Camille et Nemo

« Nage droit d’vant toi
Nage droit d’vant toi
Nage droit d’vant toi, d’vant toi, d’vant toi
Que faisons-nous ? Nous nageons, nageons »


Il me suffit de penser à elle pour la voir très distinctement dans son pull-over trop grand pendouillant sur son leggings trop court quand elle a franchi pour la première fois la porte de mon bureau.

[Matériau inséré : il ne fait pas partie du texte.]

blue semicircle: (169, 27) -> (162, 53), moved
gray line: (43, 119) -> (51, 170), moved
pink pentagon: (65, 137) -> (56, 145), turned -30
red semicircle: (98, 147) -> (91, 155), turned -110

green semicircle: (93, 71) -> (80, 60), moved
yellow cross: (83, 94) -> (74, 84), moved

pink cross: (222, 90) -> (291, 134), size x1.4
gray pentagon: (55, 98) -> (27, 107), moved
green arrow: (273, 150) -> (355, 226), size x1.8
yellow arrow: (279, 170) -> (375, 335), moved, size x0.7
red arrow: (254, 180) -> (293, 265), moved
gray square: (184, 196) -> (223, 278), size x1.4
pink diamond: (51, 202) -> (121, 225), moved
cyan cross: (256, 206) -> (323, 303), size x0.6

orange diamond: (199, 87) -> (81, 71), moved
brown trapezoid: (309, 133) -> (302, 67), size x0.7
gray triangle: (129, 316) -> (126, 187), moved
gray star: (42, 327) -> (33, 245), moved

Elle s’appelle Camille, elle a 8 ans.

J’ai été désignée pour la représenter devant la cour d’assises en qualité de victime.
Quand je la reçois, il m’est difficile d’accrocher ses grands yeux bleus, son regard vide et perdu.

Je sens, je sais, qu’il ne lui sera plus possible de faire confiance aux adultes.

Parce que Camille, malgré son jeune âge a déjà fait l’expérience de ce que l’âme humaine peut avoir de plus sombre.

Elle a assisté aux scènes de désenvoûtement pratiquées par son beau-père sur fond d’alcool, de hard rock et à grands coups de baffes.
Elle a vu et entendu les viols et les violences qu’il a exercées sur sa mère et sur leur voisine.

Il a fallu plusieurs rendez-vous pour que je l’apprivoise et qu’elle ose, de sa voix fluette et avec ses mots d’enfants me raconter tout ça.

« Et quand ça se passait, tu faisais quoi, toi ? »
« Quand je sentais que ça allait crier, je montais avec mon petit frère pour pas qu’il voit et qu’il entende et on regardait Nemo »
« Ha oui ? Tu l’aimes bien ce dessin animé ? »
« Oui. C’est le seul qu’on avait en DVD ».

La session d’assises s’est tenue, son beau-père a été condamné.
Justice est passée.

C’était il y a dix ans.
Aujourd’hui, je pense à elle, je la sais adulte et j’espère, que comme Nemo, malgré sa nageoire estropiée, elle nage droit devant elle…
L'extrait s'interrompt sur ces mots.